In quanto alla nave, il Mimit l’ha proposta in porto come a Piombino, ma su questo la chiusura di Regione ed enti locali è stata totale. Dal fronte Taranto è stata quindi rilanciata la collocazione della nave a 12 miglia dalla costa, mentre il ministero ha ribadito che distanza e profondità dei fondali in quel tratto di mare rendono la gestione dell’unità antieconomica. In alternativa alle due ipotesi, cioè porto e 12 miglia, si approfondirà quindi una terza possibilità: mettere la nave in prossimità della diga foranea, così come suggerito dall’Autorità portuale del Mar Ionio, che significa fondali meno profondi ed una distanza più contenuta dalla costa rispetto alle 12 miglia. Ma anche quest’ultima possibilità vede per ora molto dubbioso il Comune di Taranto.

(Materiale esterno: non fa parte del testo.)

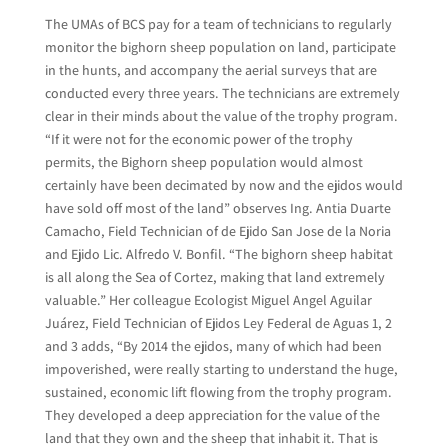
The UMAs of BCS pay for a team of technicians to regularly
monitor the bighorn sheep population on land, participate
in the hunts, and accompany the aerial surveys that are
conducted every three years. The technicians are extremely
clear in their minds about the value of the trophy program.
“If it were not for the economic power of the trophy
permits, the Bighorn sheep population would almost
certainly have been decimated by now and the ejidos would
have sold off most of the land” observes Ing. Antia Duarte
Camacho, Field Technician of de Ejido San Jose de la Noria
and Ejido Lic. Alfredo V. Bonfil. “The bighorn sheep habitat
is all along the Sea of Cortez, making that land extremely
valuable.” Her colleague Ecologist Miguel Angel Aguilar
Juárez, Field Technician of Ejidos Ley Federal de Aguas 1, 2
and 3 adds, “By 2014 the ejidos, many of which had been
impoverished, were really starting to understand the huge,
sustained, economic lift flowing from the trophy program.
They developed a deep appreciation for the value of the
land that they own and the sheep that inhabit it. That is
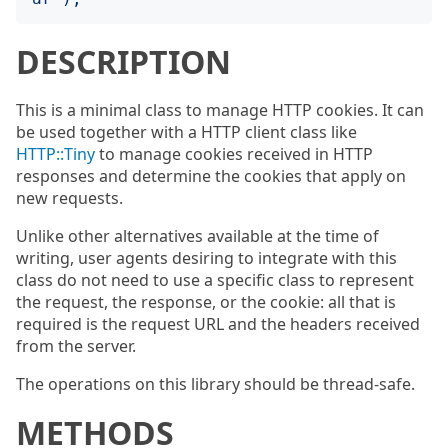
DESCRIPTION
This is a minimal class to manage HTTP cookies. It can
be used together with a HTTP client class like
HTTP::Tiny
to manage cookies received in HTTP
responses and determine the cookies that apply on
new requests.
Unlike other alternatives available at the time of
writing, user agents desiring to integrate with this
class do not need to use a specific class to represent
the request, the response, or the cookie: all that is
required is the request URL and the headers received
from the server.
The operations on this library should be thread-safe.
METHODS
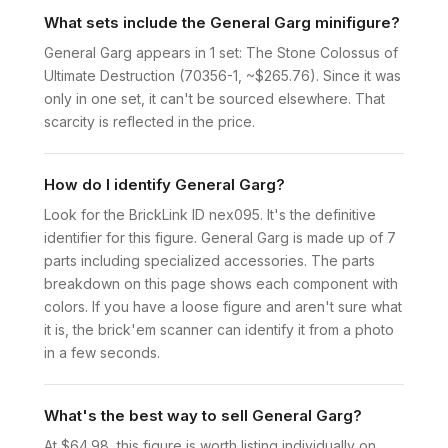
What sets include the General Garg minifigure?
General Garg appears in 1 set: The Stone Colossus of
Ultimate Destruction (70356-1, ~$265.76). Since it was
only in one set, it can't be sourced elsewhere. That
scarcity is reflected in the price.
How do I identify General Garg?
Look for the BrickLink ID nex095. It's the definitive
identifier for this figure. General Garg is made up of 7
parts including specialized accessories. The parts
breakdown on this page shows each component with
colors. If you have a loose figure and aren't sure what
it is, the brick'em scanner can identify it from a photo
in a few seconds.
What's the best way to sell General Garg?
At $64.98, this figure is worth listing individually on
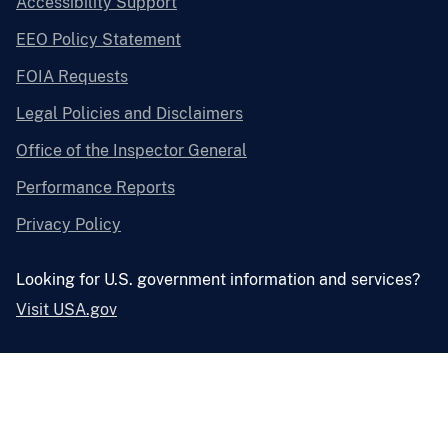
Accessibility Support
EEO Policy Statement
FOIA Requests
Legal Policies and Disclaimers
Office of the Inspector General
Performance Reports
Privacy Policy
Looking for U.S. government information and services?
Visit USA.gov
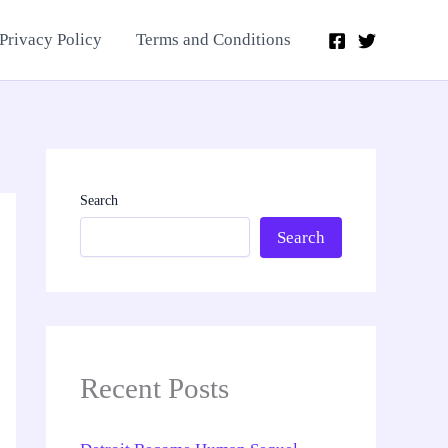
Privacy Policy
Terms and Conditions
Search
Search
Recent Posts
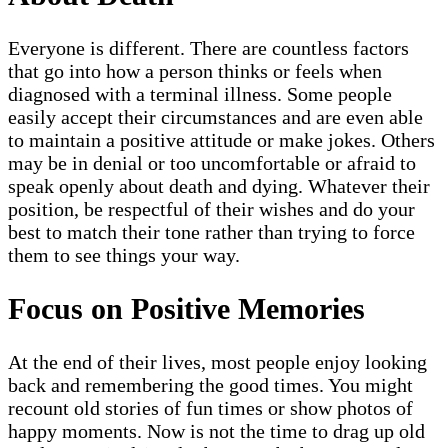
Everyone is different. There are countless factors
that go into how a person thinks or feels when
diagnosed with a terminal illness. Some people
easily accept their circumstances and are even able
to maintain a positive attitude or make jokes. Others
may be in denial or too uncomfortable or afraid to
speak openly about death and dying. Whatever their
position, be respectful of their wishes and do your
best to match their tone rather than trying to force
them to see things your way.
Focus on Positive Memories
At the end of their lives, most people enjoy looking
back and remembering the good times. You might
recount old stories of fun times or show photos of
happy moments. Now is not the time to drag up old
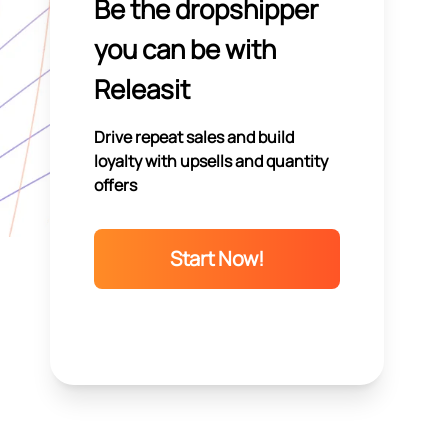
Be the dropshipper
you can be with
Releasit
Drive repeat sales and build
loyalty with upsells and quantity
offers
Start Now!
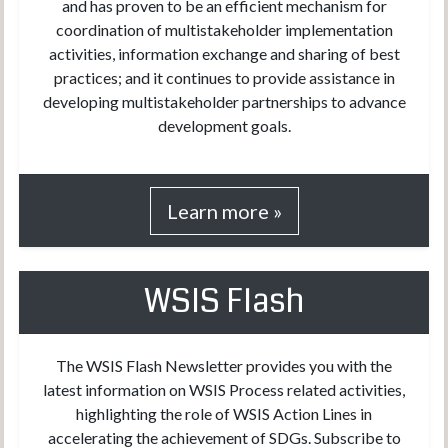
and has proven to be an efficient mechanism for
coordination of multistakeholder implementation
activities, information exchange and sharing of best
practices; and it continues to provide assistance in
developing multistakeholder partnerships to advance
development goals.
Learn more »
WSIS Flash
The WSIS Flash Newsletter provides you with the
latest information on WSIS Process related activities,
highlighting the role of WSIS Action Lines in
accelerating the achievement of SDGs. Subscribe to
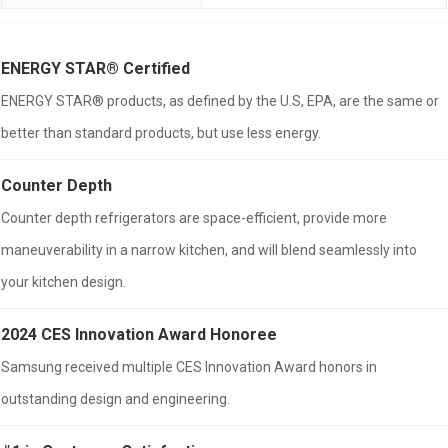
ENERGY STAR® Certified
ENERGY STAR® products, as defined by the U.S, EPA, are the same or
better than standard products, but use less energy.
Counter Depth
Counter depth refrigerators are space-efficient, provide more
maneuverability in a narrow kitchen, and will blend seamlessly into
your kitchen design.
2024 CES Innovation Award Honoree
Samsung received multiple CES Innovation Award honors in
outstanding design and engineering.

L’altro scenario, invece, verte sulla possibilità che a Taranto non arrivi la nave perché non si trova la quadra. E allora si costruirebbero solo i tre forni elettrici, con i tempi che scenderebbero a sette anni da otto e con il gas che arriverebbe dal Tap. Il preridotto verrebbe invece spostato altrove: una possibilità è Gioia Tauro, dove un rigassificatore terrestre è stato già autorizzato e il cantiere deve partire. In questo caso la società pubblica Dri d’Italia, che deve spendere il miliardo di euro stanziato in proposito e trasferito dal Pnrr al fondo di coesione, dovrebbe impegnarsi – dicono fonti vicine al Comune di Taranto – ad alimentare anzitutto il siderurgico del preridotto che serve per poi magari vendere ad altri l’eventuale quota in eccesso. Quest’impegno, ha chiesto il Comune, va anche inserito, per renderlo vincolante, in un emendamento nell’ultimo decreto legge sull’ex Ilva, attualmente al vaglio della commissione Industria del Senato. Per il Comune è inoltre necessario coinvolgere i sindacati nella discussione sull’accordo. Inoltre, come rivelato ieri dal Sole 24 Ore, c’è la pesante incognita di un nuovo bando di gara. Un accordo di programma infatti richiederebbe probabilmente anche il lancio di una nuova procedura poiché si passerebbe da un invito a decarbonizzare sia pure posto come priorità – e tale era nel bando di vendita di luglio 2024 – ad un percorso più vincolante, cioè i tre forni elettrici, dal quale il nuovo investitore non potrebbe derogare.